Task directions
What is the number of lines in the entries that contain the word "header"? Reply with that number only.

[Page layout parsing data]
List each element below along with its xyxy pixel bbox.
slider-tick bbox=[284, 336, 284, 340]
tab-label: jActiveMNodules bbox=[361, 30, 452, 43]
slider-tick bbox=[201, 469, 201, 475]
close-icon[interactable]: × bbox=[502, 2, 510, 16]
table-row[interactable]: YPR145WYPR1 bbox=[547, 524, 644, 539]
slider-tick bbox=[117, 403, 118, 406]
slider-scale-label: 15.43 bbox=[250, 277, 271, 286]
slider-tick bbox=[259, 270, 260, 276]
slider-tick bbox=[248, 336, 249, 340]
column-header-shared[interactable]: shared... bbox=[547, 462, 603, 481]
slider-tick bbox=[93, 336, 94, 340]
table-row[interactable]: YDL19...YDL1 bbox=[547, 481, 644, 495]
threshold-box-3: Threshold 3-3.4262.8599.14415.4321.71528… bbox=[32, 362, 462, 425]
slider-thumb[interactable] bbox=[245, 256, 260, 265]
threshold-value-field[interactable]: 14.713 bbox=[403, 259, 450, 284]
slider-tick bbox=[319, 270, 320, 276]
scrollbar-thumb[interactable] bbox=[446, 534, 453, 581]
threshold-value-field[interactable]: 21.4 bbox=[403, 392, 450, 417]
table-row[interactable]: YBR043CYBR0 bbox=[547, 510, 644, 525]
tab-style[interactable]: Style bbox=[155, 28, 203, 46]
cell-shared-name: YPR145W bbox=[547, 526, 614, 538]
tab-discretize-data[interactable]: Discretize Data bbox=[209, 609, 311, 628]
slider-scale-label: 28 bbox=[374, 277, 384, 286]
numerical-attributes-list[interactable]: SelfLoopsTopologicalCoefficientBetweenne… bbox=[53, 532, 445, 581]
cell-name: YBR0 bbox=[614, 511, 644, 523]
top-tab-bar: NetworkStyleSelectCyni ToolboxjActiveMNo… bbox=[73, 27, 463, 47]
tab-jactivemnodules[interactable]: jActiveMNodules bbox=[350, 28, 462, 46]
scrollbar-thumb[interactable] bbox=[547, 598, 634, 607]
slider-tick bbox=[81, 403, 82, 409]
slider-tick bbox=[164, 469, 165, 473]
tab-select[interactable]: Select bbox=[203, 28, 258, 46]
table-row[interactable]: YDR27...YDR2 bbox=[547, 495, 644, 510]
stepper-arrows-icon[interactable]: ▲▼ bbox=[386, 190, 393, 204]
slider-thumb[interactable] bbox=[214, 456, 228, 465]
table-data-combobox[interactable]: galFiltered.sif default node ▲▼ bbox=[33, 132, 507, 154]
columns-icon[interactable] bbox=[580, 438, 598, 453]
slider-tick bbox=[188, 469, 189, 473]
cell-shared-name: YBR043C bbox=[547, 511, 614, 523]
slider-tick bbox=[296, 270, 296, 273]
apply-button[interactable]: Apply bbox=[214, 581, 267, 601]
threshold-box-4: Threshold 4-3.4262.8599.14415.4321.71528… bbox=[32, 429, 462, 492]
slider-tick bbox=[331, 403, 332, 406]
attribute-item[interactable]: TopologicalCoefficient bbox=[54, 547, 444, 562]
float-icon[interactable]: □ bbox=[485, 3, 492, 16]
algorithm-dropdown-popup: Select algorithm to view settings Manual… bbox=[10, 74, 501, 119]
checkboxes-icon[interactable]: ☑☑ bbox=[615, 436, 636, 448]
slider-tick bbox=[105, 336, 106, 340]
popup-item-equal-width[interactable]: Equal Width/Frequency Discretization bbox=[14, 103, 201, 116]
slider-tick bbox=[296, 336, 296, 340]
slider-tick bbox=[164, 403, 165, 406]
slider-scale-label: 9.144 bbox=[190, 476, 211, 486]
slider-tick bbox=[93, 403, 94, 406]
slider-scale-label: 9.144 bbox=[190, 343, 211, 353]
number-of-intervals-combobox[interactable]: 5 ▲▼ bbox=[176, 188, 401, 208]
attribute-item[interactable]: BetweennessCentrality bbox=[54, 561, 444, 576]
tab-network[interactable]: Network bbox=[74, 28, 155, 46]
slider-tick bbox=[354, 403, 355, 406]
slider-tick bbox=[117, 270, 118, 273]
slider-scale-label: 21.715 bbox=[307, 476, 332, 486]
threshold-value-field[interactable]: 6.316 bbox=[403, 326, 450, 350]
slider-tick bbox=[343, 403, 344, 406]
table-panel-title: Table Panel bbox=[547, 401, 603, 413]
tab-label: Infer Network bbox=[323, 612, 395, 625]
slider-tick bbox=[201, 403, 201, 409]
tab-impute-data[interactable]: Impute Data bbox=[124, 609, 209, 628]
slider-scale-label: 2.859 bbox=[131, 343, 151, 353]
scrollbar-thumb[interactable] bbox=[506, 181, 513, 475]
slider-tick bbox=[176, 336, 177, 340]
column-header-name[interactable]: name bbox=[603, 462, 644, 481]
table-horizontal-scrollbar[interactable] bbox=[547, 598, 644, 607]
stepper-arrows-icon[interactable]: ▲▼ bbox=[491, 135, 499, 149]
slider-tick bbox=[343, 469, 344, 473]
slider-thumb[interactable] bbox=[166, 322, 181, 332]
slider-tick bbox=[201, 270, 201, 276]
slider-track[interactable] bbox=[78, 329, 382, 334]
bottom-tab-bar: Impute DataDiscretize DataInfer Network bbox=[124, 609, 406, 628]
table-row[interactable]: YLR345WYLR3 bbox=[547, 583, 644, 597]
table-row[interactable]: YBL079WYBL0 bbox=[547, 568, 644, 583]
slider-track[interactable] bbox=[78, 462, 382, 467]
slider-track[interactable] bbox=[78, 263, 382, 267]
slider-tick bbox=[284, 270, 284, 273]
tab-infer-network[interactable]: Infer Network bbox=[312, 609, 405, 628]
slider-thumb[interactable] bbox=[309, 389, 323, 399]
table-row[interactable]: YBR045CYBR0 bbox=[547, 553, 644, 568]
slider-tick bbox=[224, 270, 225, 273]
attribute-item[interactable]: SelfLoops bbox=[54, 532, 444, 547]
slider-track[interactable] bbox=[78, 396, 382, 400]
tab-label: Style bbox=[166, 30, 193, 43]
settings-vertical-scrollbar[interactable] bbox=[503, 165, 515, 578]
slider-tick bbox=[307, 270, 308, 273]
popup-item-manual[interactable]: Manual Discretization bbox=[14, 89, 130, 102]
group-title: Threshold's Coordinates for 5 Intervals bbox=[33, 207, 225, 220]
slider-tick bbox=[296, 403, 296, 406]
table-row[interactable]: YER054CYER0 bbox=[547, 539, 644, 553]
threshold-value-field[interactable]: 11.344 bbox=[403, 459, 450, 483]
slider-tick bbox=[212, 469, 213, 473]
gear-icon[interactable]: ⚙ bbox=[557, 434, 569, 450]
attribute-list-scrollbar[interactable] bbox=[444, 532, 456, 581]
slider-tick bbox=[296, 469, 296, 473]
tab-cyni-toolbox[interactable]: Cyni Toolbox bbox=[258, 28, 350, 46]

Exercise output
2